**Problem to solve**:
Go through the data below and copy it exactly, skipping every picture.

--

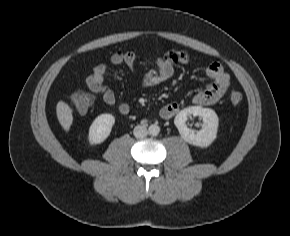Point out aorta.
Wrapping results in <instances>:
<instances>
[{
	"label": "aorta",
	"mask_w": 290,
	"mask_h": 236,
	"mask_svg": "<svg viewBox=\"0 0 290 236\" xmlns=\"http://www.w3.org/2000/svg\"><path fill=\"white\" fill-rule=\"evenodd\" d=\"M148 132H149L150 135H152V136H156V135L159 134V132H160V128H159L158 125H156V124H152V125H150L149 128H148Z\"/></svg>",
	"instance_id": "1"
}]
</instances>
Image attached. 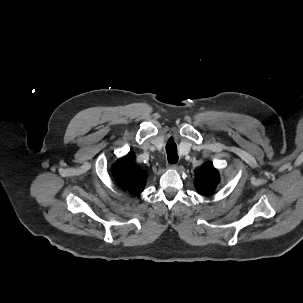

--

**Answer space**:
Point out aorta.
Wrapping results in <instances>:
<instances>
[{
	"label": "aorta",
	"mask_w": 290,
	"mask_h": 236,
	"mask_svg": "<svg viewBox=\"0 0 290 236\" xmlns=\"http://www.w3.org/2000/svg\"><path fill=\"white\" fill-rule=\"evenodd\" d=\"M148 132H149L150 135H152V136H156V135L159 134V132H160V128H159L158 125H156V124H152V125H150L149 128H148Z\"/></svg>",
	"instance_id": "1"
}]
</instances>
Image attached. 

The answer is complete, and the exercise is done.